Search the listing for the word "بورد" and return each line that contains it.

■ Exercise input
------------------------------------------------

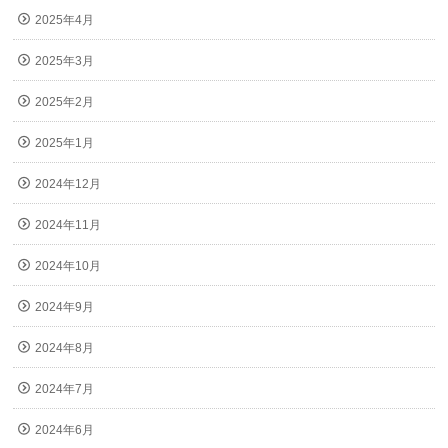
2025年4月
2025年3月
2025年2月
2025年1月
2024年12月
2024年11月
2024年10月
2024年9月
2024年8月
2024年7月
2024年6月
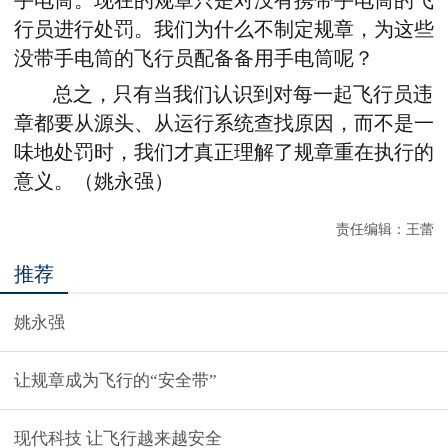
手电筒。现在的规章只是对没有携带手电筒的飞
行员进行处罚。我们为什么不制定规章，为这些
没带手电筒的飞行员配备备用手电筒呢？
总之，只有当我们认识到对每一起飞行员违
章都要从源头、从运行系统查找原因，而不是一
味地处罚时，我们才真正理解了规章重在执行的
意义。（姚永强）
责任编辑：王蕾
推荐
姚永强
让规章成为飞行的“安全带”
现代科技 让飞行越来越安全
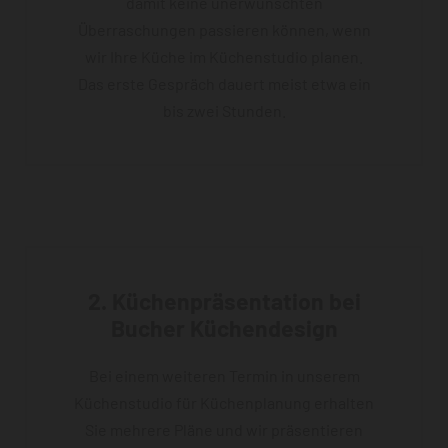
damit keine unerwünschten
Überraschungen passieren können, wenn
wir Ihre Küche im Küchenstudio planen.
Das erste Gespräch dauert meist etwa ein
bis zwei Stunden.
2. Küchenpräsentation bei
Bucher Küchendesign
Bei einem weiteren Termin in unserem
Küchenstudio für Küchenplanung erhalten
Sie mehrere Pläne und wir präsentieren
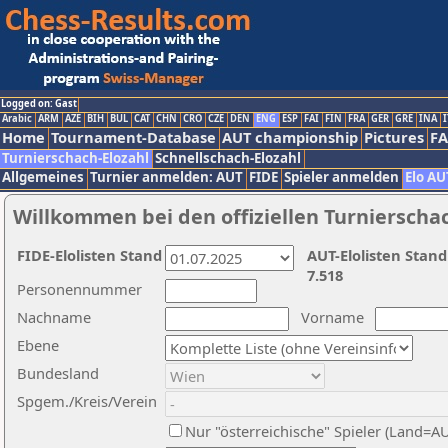
Logged on: Gast
Arabic
ARM
AZE
BIH
BUL
CAT
CHN
CRO
CZE
DEN
ENG
ESP
FAI
FIN
FRA
GER
GRE
INA
I
Home
Tournament-Database
AUT championship
Pictures
F
Turnierschach-Elozahl
Schnellschach-Elozahl
Allgemeines
Turnier anmelden: AUT
FIDE
Spieler anmelden
Elo AU
Willkommen bei den offiziellen Turnierscha
FIDE-Elolisten Stand
AUT-Elolisten Stand
7.518
Personennummer
Nachname
Vorname
Ebene
Bundesland
Spgem./Kreis/Verein
Nur "österreichische" Spieler (Land=A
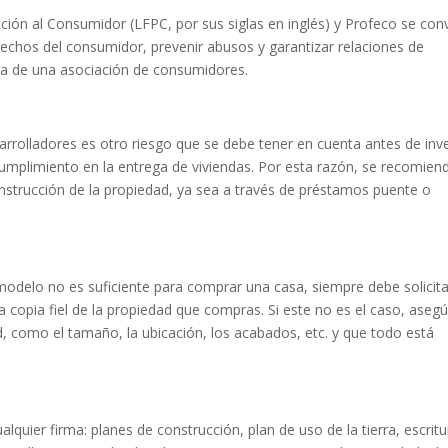
ión al Consumidor (LFPC, por sus siglas en inglés) y Profeco se conv
rechos del consumidor, prevenir abusos y garantizar relaciones de
cia de una asociación de consumidores.
esarrolladores es otro riesgo que se debe tener en cuenta antes de inve
ncumplimiento en la entrega de viviendas. Por esta razón, se recomien
onstrucción de la propiedad, ya sea a través de préstamos puente o
 modelo no es suficiente para comprar una casa, siempre debe solicita
a copia fiel de la propiedad que compras. Si este no es el caso, aseg
, como el tamaño, la ubicación, los acabados, etc. y que todo está
quier firma: planes de construcción, plan de uso de la tierra, escritu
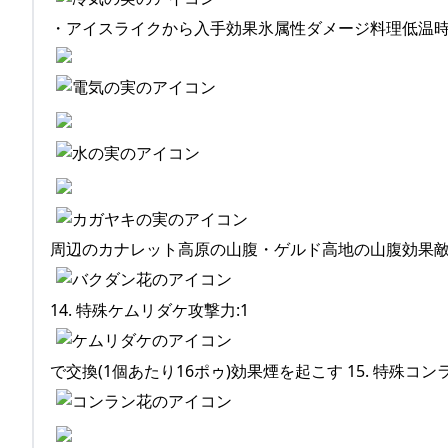
・アイスライクから入手効果氷属性ダメージ料理低温時冷
周辺のカナレット高原の山腹・ゲルド高地の山腹効果敵の目を
14. 特殊ケムリダケ攻撃力:1
で交換(1個あたり16ポゥ)効果煙を起こす 15. 特殊コン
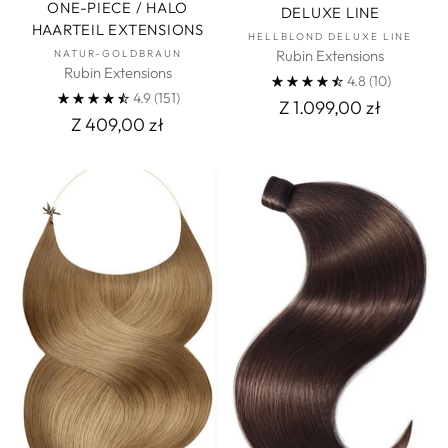
ONE-PIECE / HALO
DELUXE LINE
HAARTEIL EXTENSIONS
HELLBLOND DELUXE LINE
Rubin Extensions
NATUR-GOLDBRAUN
Rubin Extensions
4.8
(10)
4.9
(151)
Z 1.099,00 zł
Z 409,00 zł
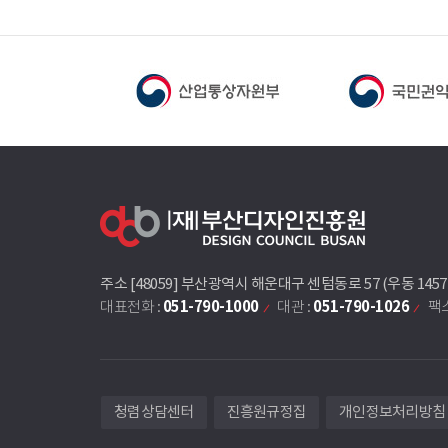
주소 [48059] 부산광역시 해운대구 센텀동로 57 (우동 145
051-790-1000
051-790-1026
대표전화 :
대관 :
팩스
청렴상담센터
진흥원규정집
개인정보처리방침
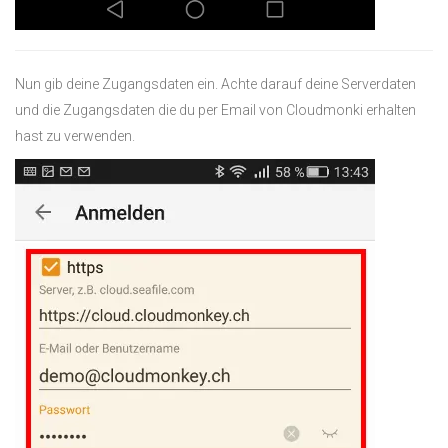
Nun gib deine Zugangsdaten ein. Achte darauf deine Serverdaten
und die Zugangsdaten die du per Email von Cloudmonki erhalten
hast zu verwenden.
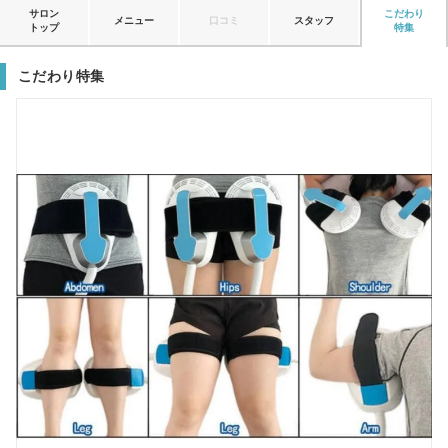
サロン
こだわり
メニュー
口コミ
スタッフ
トップ
特集
こだわり特集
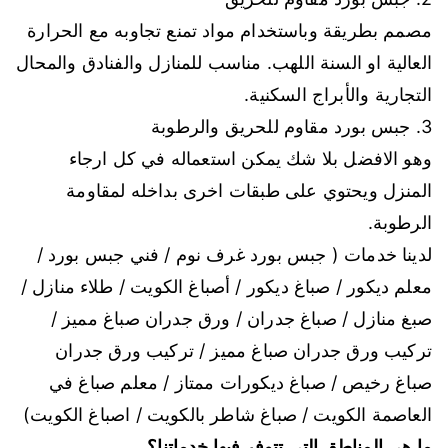
مصمم بطريقة وباستخدام مواد تمنع تجاوبه مع الحرارة
العالية او السنة اللهب. مناسب للمنازل والفنادق والمحال
التجارية والأبراج السكنية.
3. جبس بورد مقاوم للحريق والرطوبة
وهو الافضل بلا شك يمكن استعماله في كل ارجاء
المنزل ويحتوي على طبقات اخرى بداخله لمقاومة
الرطوبة.
لدينا خدمات ( جبس بورد غرف نوم / فني جبس بورد /
معلم ديكور / صباغ ديكور / أصباغ الكويت / طلاء منازل /
صبغ منازل / صباغ جدران / ورق جدران صباغ مميز /
تركيب ورق جدران صباغ مميز / تركيب ورق جدران
صباغ رخيص / صباغ ديكورات ممتاز / معلم صباغ في
العاصمة الكويت / صباغ شاطر بالكويت / اصباغ الكويت)
ما هي المناطق التي تتوفر فيها خدماتنا؟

------------------------------------------------

■ Task answer
3. جبس بورد مقاوم للحريق والرطوبة
لدينا خدمات ( جبس بورد غرف نوم / فني جبس بورد /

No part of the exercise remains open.